Today we’re probing a mystery: Why, from an evolutionary standpoint do we take heartbreak and rejection so hard? It can send the body and mind into a vicious spiral. As one genomics researcher has said, “heartbreak is one of the hidden landmines of human existence.“
There are countless pieces of art dedicated to heartbreak. Songs, movies, poems, the list is pretty much endless. But what does science say? Why does this happen to us? How exactly does the body react to a bad break up, from a romantic partnership, or a friendship or even a job? And what can we do to get over it?

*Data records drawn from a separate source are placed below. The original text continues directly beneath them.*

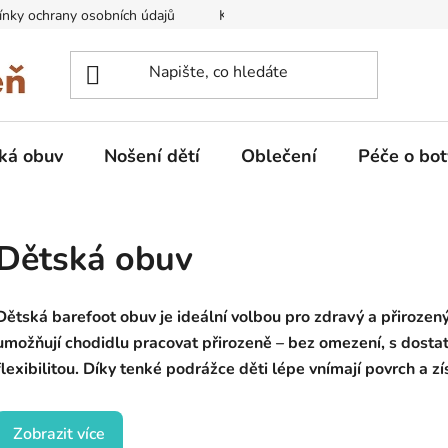
nky ochrany osobních údajů
Kontakty na prodejny
Doprava
ká obuv
Nošení dětí
Oblečení
Péče o bot
Dětská obuv
Dětská barefoot obuv je ideální volbou pro zdravý a přirozen
umožňují chodidlu pracovat přirozeně – bez omezení, s dosta
flexibilitou. Díky tenké podrážce děti lépe vnímají povrch a získ
Zobrazit více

These are the questions the writer, Florence Williams decided to tackle after her own 25 year marriage fell apart. And the answers are fascinating.
Florence Williams is a science journalist and author, and a contributing editor at Outside Magazine. Her latest book is called, Heartbreak: A Personal and Scientific Journey. It is just out in paperback, and has been nominated for the PEN/Wilson Award for Literary Science Writing.
In this episode we talk about:
- The passage of time as a way to heal all wounds
- The role purpose plays in recovery
- William’s three part heartbreak recovery toolkit (calming down, connecting to other people and finding purpose)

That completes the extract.